Wednesday, March 3, 2010

A New Plan

As of yesterday, my HCG levels are back down to zero.

We had a phone consult with our RE yesterday and there's a whole new plan. Our first IVF last May, when I got pregnant with Wyatt, our embryo quality was much better. The RE basically says that he doesn't know why there was such a drastic change, but he's completely changing my protocol. He thinks that the quality of the embryos has to do with my different response to the stims this time. So, my plan goes from 225 of Gonal f to 375 of Gonal f?!? That's quite a change if you ask me. He also added Luveris into the mix, but I don't remember the exact dosing of that. He likened the way they stim you to the fertilizer you might use in a garden.

I also wasn't sure how long I'd have to wait to start my next cycle, but he said that once I get my period (And I just did! So, tomorrow will be day 1), I'll start the Lupron on Day 21. That puts us at the 24th. I have a good feeling about this cycle. And I plan on really trying to go into it more relaxed than last time. My main goal between now and then is to lower my stress level. I'm going to try to get some gardening work done for my customers which will be good exercise as well as making some money!

Looking forward...

Saturday, February 6, 2010

Nothing Worse...

My grandmother always says "Nothing worse.". She will say this in reference to ridiculous things. Like the mailman never closes the mailbox- "Nothing worse.".

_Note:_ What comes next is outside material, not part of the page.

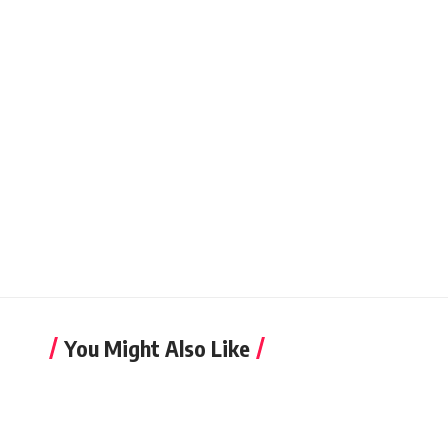
You Might Also Like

My mother told me the other day that she had a long talk with someone she works with. He and his wife have a beautiful two year old baby girl. She told him about Wyatt and about our journey with IVF. He told my mother that he and his wife went through 6 IVF cycles. She had 5 miscarriages. One was as late as 16 weeks. And now they have a beautiful baby girl. He told my mother to tell me that this is the hardest thing that we will ever go through. And to take solace in this. To know that life will be downhill from here. My mom didn't get it at first. But the minute she said it, I thought...."Nothing worse." Because there is nothing worse. And he's right, I draw strength from what we've been through and what we're going through every day. I know there will be other hard times, but I feel like if I can get through loosing my child, I CAN get through anything.